Susan Lincoln


Biography


Artist Statement

Susan Lincoln employs shimmering light-emitting materials and a strikingly-restrained colour palette to create immersive art experiences. In some works lead crystals, reflective beads and strings of light hang in generous loops like chandeliers. In others, white-on-white works-on-paper and found objects feature on gallery walls. Further works present sculptural structures composed with a bower-bird-like dedication to transparent materials. An ethereal levity unites them all.


Artist Biography


Susan Lincoln is an award-winning artist and designer. For over two decades, she has created dazzling, bespoke sculptural objects and explored the endlessly evocative and fascinating relationships between light, space, memory and architecture through her uniquely monochromatic practice.

Following 10 years in drafting, in the architectural, mining and engineering industries, Lincoln completed a Bachelor of Visual Art (Interior Design) at Queensland College of Art (QCA) (1996). Demonstrating excellence from the very beginnings of her creative career, Lincoln received first prize in the Designex Australasian Interior Design Student Award the same year as graduating for her work Spatial Adaptability: an adaptable design for apartment living with movable walls.

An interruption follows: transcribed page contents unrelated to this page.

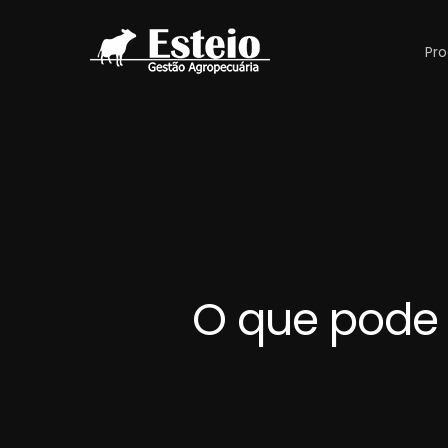
Pro
O que pode 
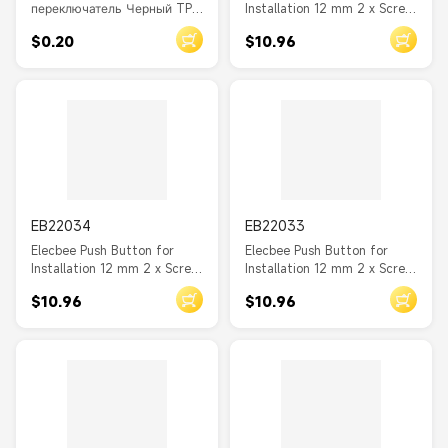
переключатель Черный TP
Installation 12 mm 2 x Screw
полюс двойной бросок
Terminal blue
$0.20
$10.96
(DPDT) Черный 50VAC 0.3A
8P SMT PS-22E05
EB22034
EB22033
Elecbee Push Button for
Elecbee Push Button for
Installation 12 mm 2 x Screw
Installation 12 mm 2 x Screw
Terminal green
Terminal red
$10.96
$10.96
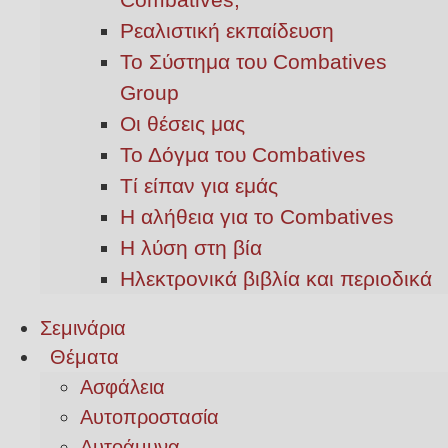
Ρεαλιστική εκπαίδευση
Το Σύστημα του Combatives
Group
Οι θέσεις μας
Το Δόγμα του Combatives
Τί είπαν για εμάς
Η αλήθεια για το Combatives
Η λύση στη βία
Ηλεκτρονικά βιβλία και περιοδικά
Σεμινάρια
Θέματα
Ασφάλεια
Αυτοπροστασία
Αυτοάμυνα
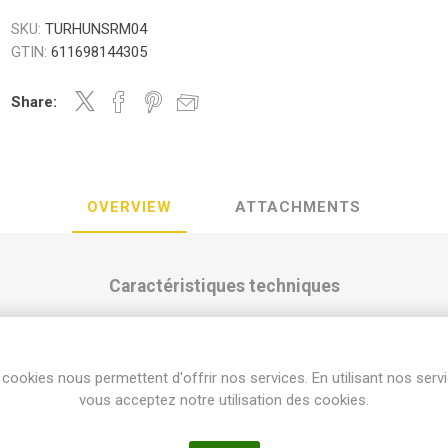
SKU:
TURHUNSRM04
GTIN:
611698144305
Share:
OVERVIEW
ATTACHMENTS
Caractéristiques techniques
érie SRM-04 / PGM)
cookies nous permettent d'offrir nos services. En utilisant nos serv
able de courte portée 💧
vous acceptez notre utilisation des cookies.
table de 40° à 360° pour une polyvalence maximale.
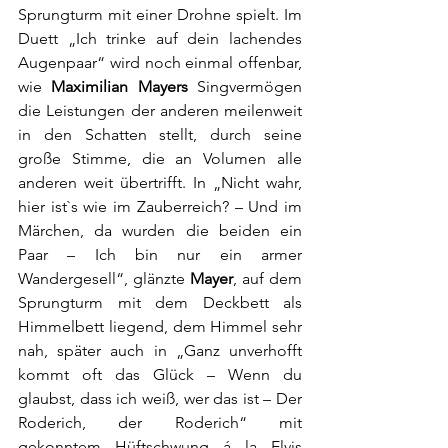
Sprungturm mit einer Drohne spielt. Im 
Duett „Ich trinke auf dein lachendes 
Augenpaar“ wird noch einmal offenbar, 
wie 
Maximilian Mayers
 Singvermögen 
die Leistungen der anderen meilenweit 
in den Schatten stellt, durch seine 
große Stimme, die an Volumen alle 
anderen weit übertrifft. In „Nicht wahr, 
hier ist`s wie im Zauberreich? – Und im 
Märchen, da wurden die beiden ein 
Paar – Ich bin nur ein armer 
Wandergesell“, glänzte 
Mayer
, auf dem 
Sprungturm mit dem Deckbett als 
Himmelbett liegend, dem Himmel sehr 
nah, später auch in „Ganz unverhofft 
kommt oft das Glück – Wenn du 
glaubst, dass ich weiß, wer das ist – Der 
Roderich, der Roderich“ mit 
gekonntem Hüftschwung á la Elvis 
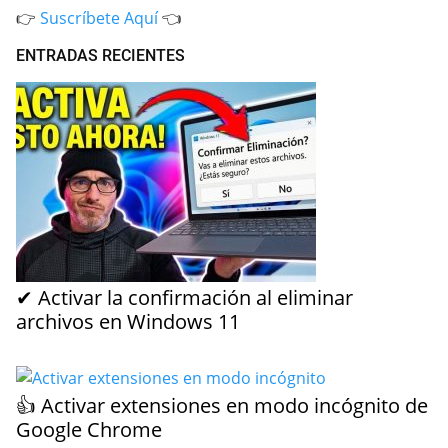
👉
Suscríbete Aquí
👈
ENTRADAS RECIENTES
✔ Activar la confirmación al eliminar
archivos en Windows 11
👍 Activar extensiones en modo incógnito de
Google Chrome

A decade later, Lincoln returned to QCA to complete her Master of Visual Art (by research) (2011). As part of her studies, she penned her exegesis: “Maintaining Socio-Cultural Narratives through Form and Light” and developed her the majorartwork We Will See You All Soon (2011). Lincoln’s studies shine through her art’s relationships to a wide range of leading contemporary artists and her rigorous understanding of how to create moods and elicit audience feelings with her work.

Lincoln’s art is exhibited in a wide range of galleries—commercial, regional and experimental—across Australia. Recent highlights include her entry SCAP in the highly-competitive Sunshine Coast Art Prize, Caloundra Regional Gallery (2023); solo exhibitions at the warmly-loved Side Gallery (2020, 2018, 2016); and Dystopia / Utopia, celebrating 50 years of artisan: Queensland’s home of art and design. For the latter, Lincoln created the commissioned work The Swing (Rock, Water, Light). This work is notable for two significant departures from Lincoln’s established practice. In this work, Lincoln responds to someone else’s story and injects vibrant, glittering colour into her typically achromatic aesthetic. Lincoln has also shown at the Affordable Art Fair with Studio Gallery Group, BLINDSIDE ARI, Langford 120, Jan Manton Gallery, the State Library of Queensland and NERAM, among many others.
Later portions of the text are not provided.